Размышления Ставрогина, открывающего в человеке Бога (но без способности к любви), ставят его в один долгий ряд со всеми демонами, западными и русскими, с либертенами, машущими крыльями и без крыльев.
Этот тип одновременно итоговый и пророческий. Чем дальше мы живем, тем больше кажется, что Ставрогин принадлежит не столько прошлому, сколько будущему, что это демон сладкой жизни, искушающий современную цивилизацию.
Я не знаю, какой образ современной литературы выразил этот вот основной импульс, который действует в современной западной культуре, сильнее, чем Ставрогин. Он всегда и во всем дерзко барствен, наивно и безгранично своекорыстен, безо всякой даже мысли, что можно иначе.

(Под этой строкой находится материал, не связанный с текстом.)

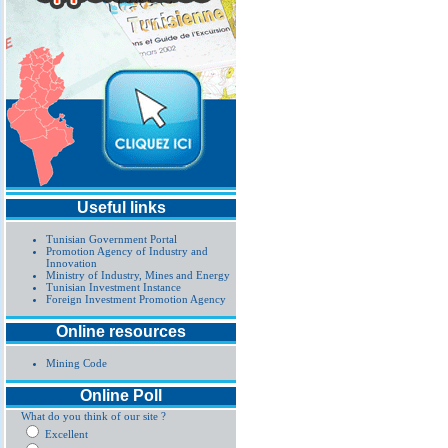
Useful links
Tunisian Government Portal
Promotion Agency of Industry and
Innovation
Ministry of Industry, Mines and Energy
Tunisian Investment Instance
Foreign Investment Promotion Agency
Online resources
Mining Code
Online Poll
What do you think of our site ?
Excellent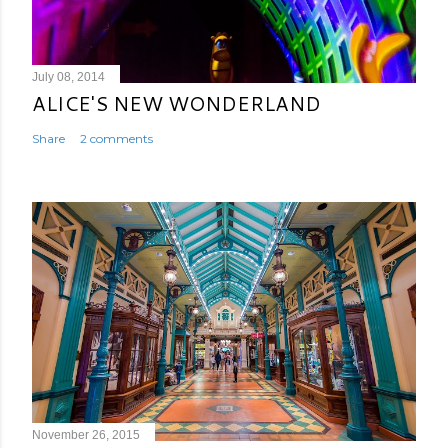
July 08, 2014
ALICE'S NEW WONDERLAND
Share
2 comments
November 26, 2015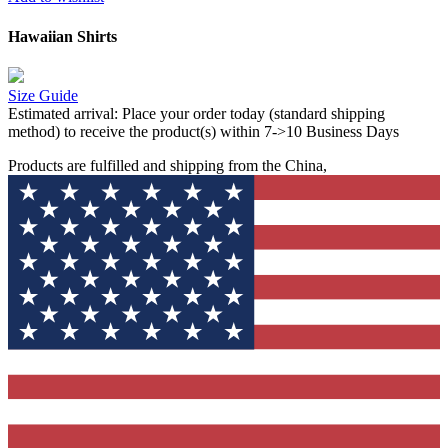
Hawaiian Shirts
Size Guide
Estimated arrival:
Place your order today (standard shipping
method) to receive the product(s) within 7->10 Business Days
Products are fulfilled and shipping from the China,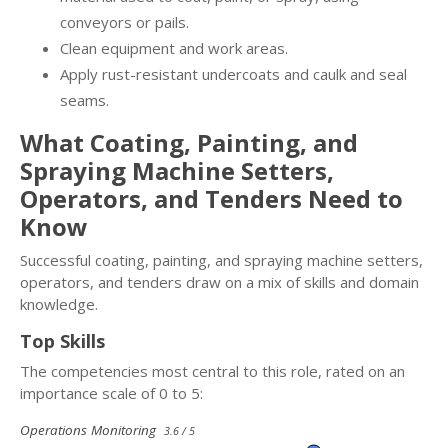
conveyors or pails.
Clean equipment and work areas.
Apply rust-resistant undercoats and caulk and seal
seams.
What Coating, Painting, and
Spraying Machine Setters,
Operators, and Tenders Need to
Know
Successful coating, painting, and spraying machine setters,
operators, and tenders draw on a mix of skills and domain
knowledge.
Top Skills
The competencies most central to this role, rated on an
importance scale of 0 to 5:
Operations Monitoring
3.6 / 5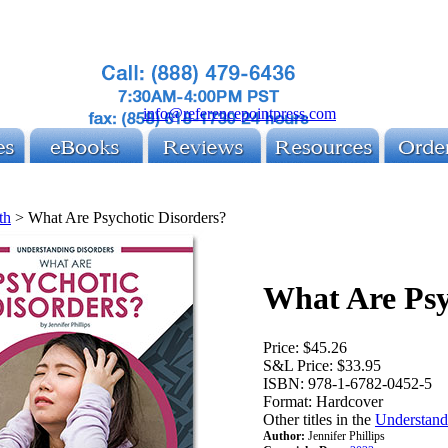
info@referencepointpress.com
th
>
What Are Psychotic Disorders?
What Are Psy
Price:
$45.26
S&L Price:
$33.95
ISBN:
978-1-6782-0452-5
Format:
Hardcover
Other titles in the
Understandi
Author:
Jennifer Phillips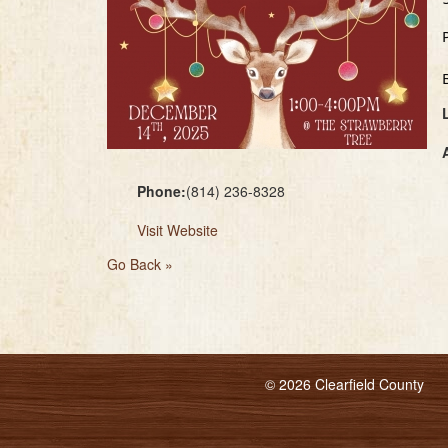
Phone:
(814) 236-8328
Visit Website
Go Back »
© 2026 Clearfield County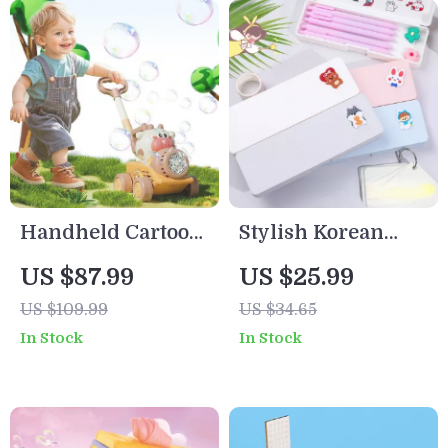
Handheld Cartoon
Stylish Korean
Bubble Blower
Pencil Case – Cute
US $87.99
US $25.99
Machine with
Stationery
US $109.99
US $34.65
Lights & Trolley
Organizer for
In Stock
In Stock
for Kids
School & Office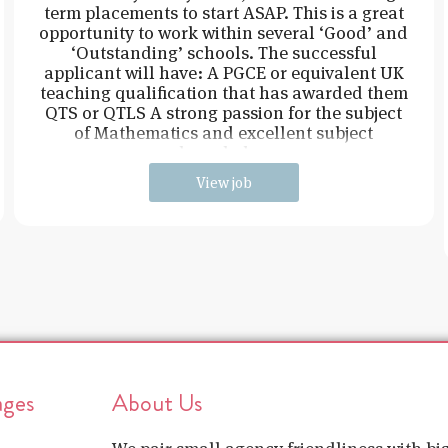
term placements to start ASAP. This is a great
opportunity to work within several ‘Good’ and
‘Outstanding’ schools. The successful
applicant will have: A PGCE or equivalent UK
teaching qualification that has awarded them
QTS or QTLS A strong passion for the subject
of Mathematics and excellent subject
knowledge
View job
ages
About Us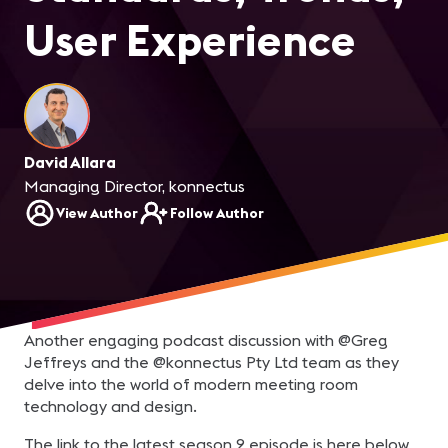
User Experience
David Allara
Managing Director, konnectus
View Author
Follow Author
Another engaging podcast discussion with @Greg
Jeffreys and the @konnectus Pty Ltd team as they
delve into the world of modern meeting room
technology and design.
The link to the latest season 2 episode is here below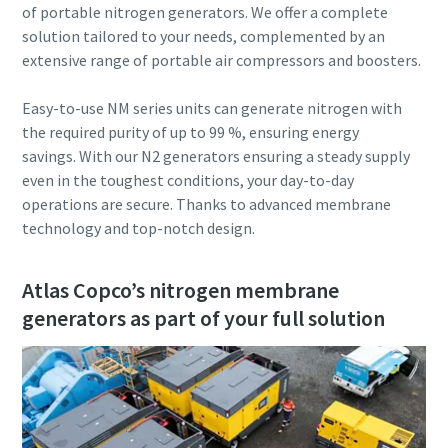
of portable nitrogen generators. We offer a complete
solution tailored to your needs, complemented by an
extensive range of portable air compressors and boosters.
Easy-to-use NM series units can generate nitrogen with
the required purity of up to 99 %, ensuring energy
savings. With our N2 generators ensuring a steady supply
even in the toughest conditions, your day-to-day
operations are secure. Thanks to advanced membrane
technology and top-notch design.
Atlas Copco’s nitrogen membrane
generators as part of your full solution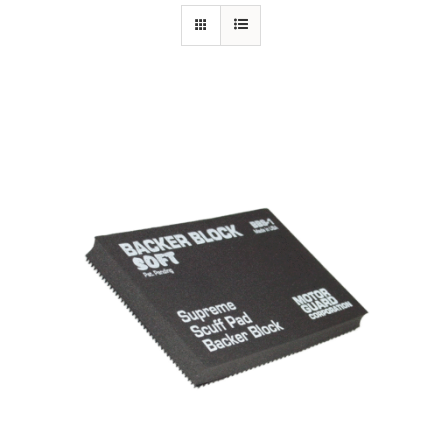
Specials/Promos
Plasma
Out of stock
Contact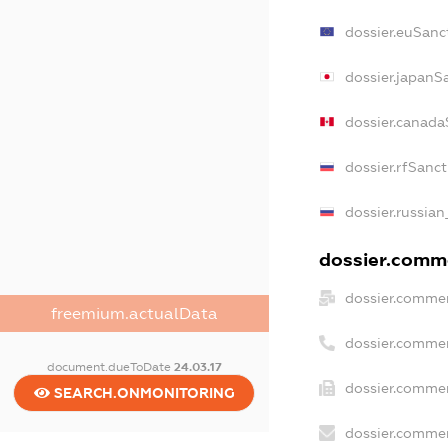
dossier.euSanc
dossier.japanS
dossier.canada
dossier.rfSanc
dossier.russian
dossier.comme
dossier.commer
freemium.actualData
dossier.commer
document.dueToDate
24.03.17
dossier.commer
SEARCH.ONMONITORING
dossier.commer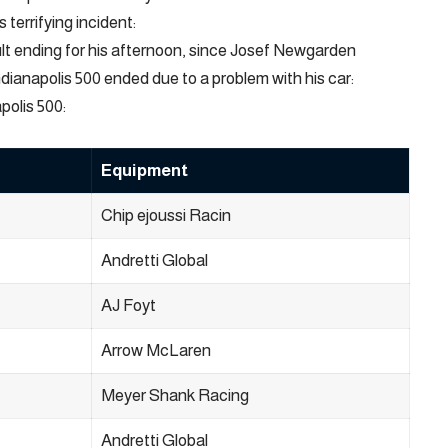
terrifying incident:
ult ending for his afternoon, since Josef Newgarden
ndianapolis 500 ended due to a problem with his car:
polis 500:
Equipment
Chip ejoussi Racin
Andretti Global
AJ Foyt
Arrow McLaren
Meyer Shank Racing
Andretti Global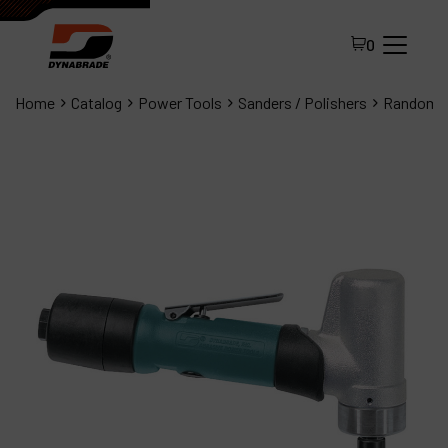
0
Home
Catalog
Power Tools
Sanders / Polishers
Random O
All Products
About Dynabrade
FAQ
Distributor Portal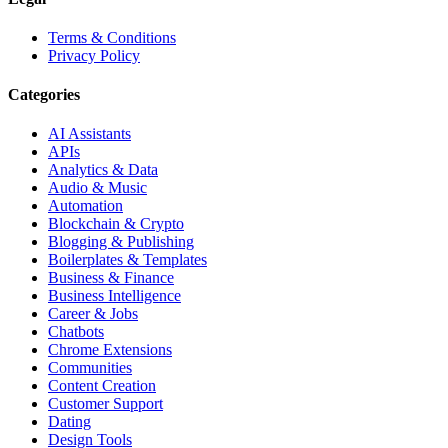
Terms & Conditions
Privacy Policy
Categories
AI Assistants
APIs
Analytics & Data
Audio & Music
Automation
Blockchain & Crypto
Blogging & Publishing
Boilerplates & Templates
Business & Finance
Business Intelligence
Career & Jobs
Chatbots
Chrome Extensions
Communities
Content Creation
Customer Support
Dating
Design Tools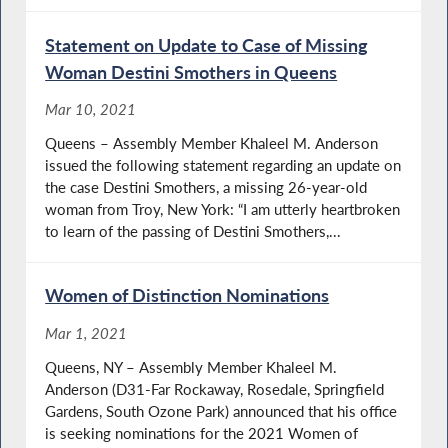
Statement on Update to Case of Missing
Woman Destini Smothers in Queens
Mar 10, 2021
Queens – Assembly Member Khaleel M. Anderson
issued the following statement regarding an update on
the case Destini Smothers, a missing 26-year-old
woman from Troy, New York: “I am utterly heartbroken
to learn of the passing of Destini Smothers,...
Women of Distinction Nominations
Mar 1, 2021
Queens, NY – Assembly Member Khaleel M.
Anderson (D31-Far Rockaway, Rosedale, Springfield
Gardens, South Ozone Park) announced that his office
is seeking nominations for the 2021 Women of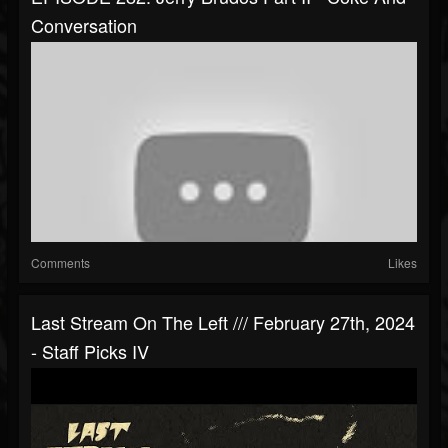
Conversation
Comments
Likes
Last Stream On The Left /// February 27th, 2024
- Staff Picks IV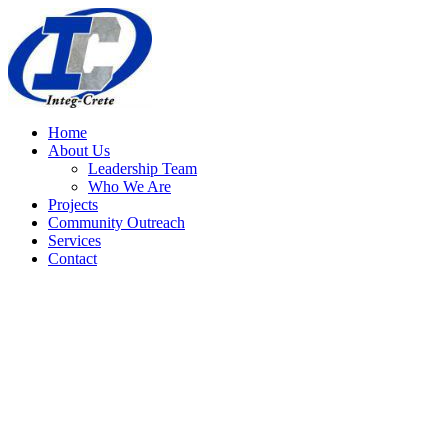
Home
About Us
Leadership Team
Who We Are
Projects
Community Outreach
Services
Contact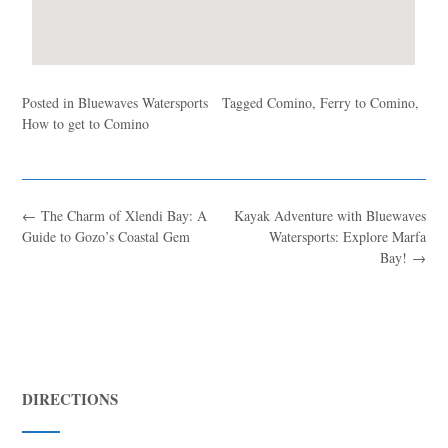
Posted in
Bluewaves Watersports
Tagged
Comino
,
Ferry to Comino
,
How to get to Comino
←
The Charm of Xlendi Bay: A
Kayak Adventure with Bluewaves
Guide to Gozo’s Coastal Gem
Watersports: Explore Marfa
Bay!
→
DIRECTIONS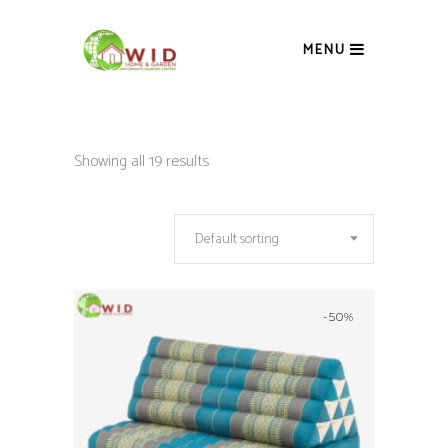
MENU
Showing all 19 results
Default sorting
-50%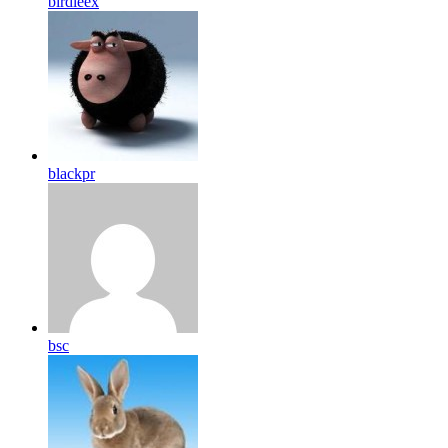
birdleex
blackpr
bsc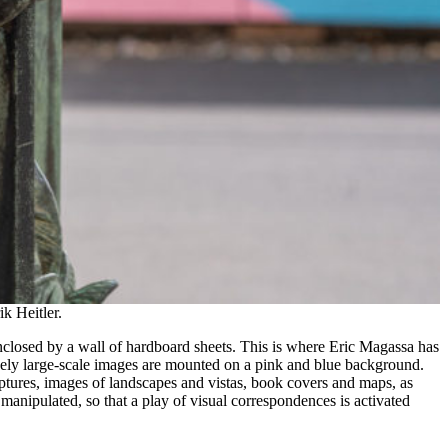
k Heitler.
 enclosed by a wall of hardboard sheets. This is where Eric Magassa has
ively large-scale images are mounted on a pink and blue background.
ulptures, images of landscapes and vistas, book covers and maps, as
anipulated, so that a play of visual correspondences is activated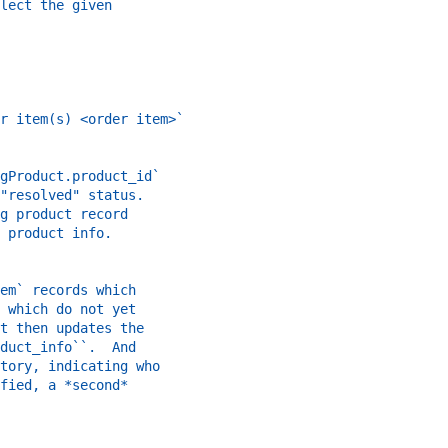
lect the given
r item(s) <order item>`
gProduct.product_id`
"resolved" status.
g product record
 product info.
em` records which
 which do not yet
t then updates the
duct_info``.  And
tory, indicating who
fied, a *second*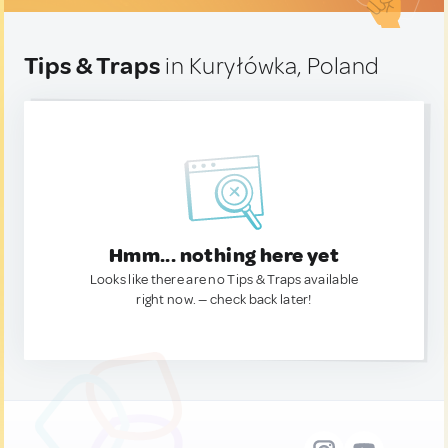
Tips & Traps
in Kuryłówka, Poland
Hmm... nothing here yet
Looks like there are no Tips & Traps available
right now. — check back later!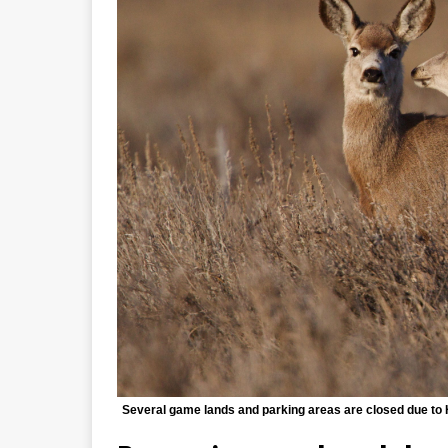
Several game lands and parking areas are closed due to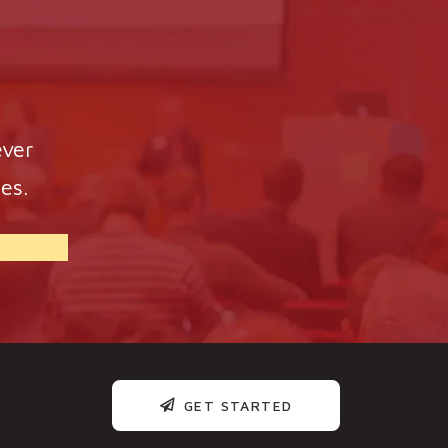
ever
es.
GET STARTED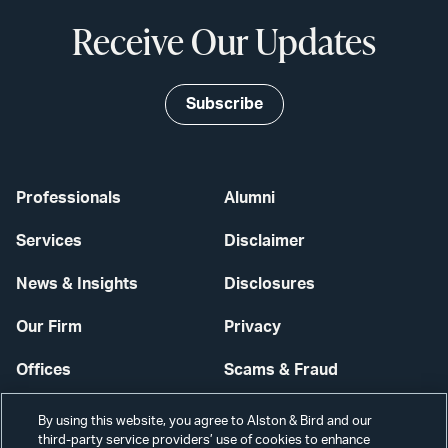
Receive Our Updates
Subscribe
Professionals
Alumni
Services
Disclaimer
News & Insights
Disclosures
Our Firm
Privacy
Offices
Scams & Fraud
Careers
Contact Us
By using this website, you agree to Alston & Bird and our
third-party service providers’ use of cookies to enhance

С самого начала и до предсмертной записки он не может расстаться с идеей удовольствия, не может освободиться от привычки оценивать поступки и события не по их онтологической сути, а помимо сути, как приятные и неприятные, способные доставить удовольствие и неспособные к этому. Весь ум и вся сила его уходят на довольно пустую игру приятностью неприятного, вкусом отвратительного и тому подобными открытиями оттенков в области, которая вся, в целом, не стоит выеденного яйца.
Что бы он ни делал, это превращается в новое удовольствие. Самая глубокая и святая мысль, родившаяся во внутреннем человеке, немедленно превращается в игрушку внешнего человека, в предмет его наслаждения, и заигрывается до полного растления. Внутренний человек сжимается от этого, как шагреневая кожа. Делаю доброе дело и испытываю от этого удовольствие; делаю злое и тоже испытываю удовольствие; «а очень никогда не бывает...».
Способность желать теряет свою страстную силу. Корни желаний, уходящие в сверхличное, «очищаются» от лишнего, очищаются, так сказать, от той почвы, которая, как Ставрогину кажется, только мешает и, в своей гедонистической зримости и рациональной обнаженности, – иссыхают. Остается бесплодная смоковница, которая только ждет огня.
Есть ли из этой воронки выход? Действительно ли я прав, безусловно причисляя Ставрогина к героям типа Свидригайлова? Осталась ли у Ставрогина свобода воли?
Остается ли она у времени, символом которого стал Ставрогин?
Тихон Задонский (в пропущенной, но очень важной главе, хотя она, может быть, в «Бесы», так, как она написана, не влезает, это какой-то отголосок прошлого Ставрогина) не отнимает еще надежды, даже выслушав исповедь Ставрогина. Видимо, в мифологии Достоевского на каждой ступени в ад стоит ангел, готовый протянуть руку...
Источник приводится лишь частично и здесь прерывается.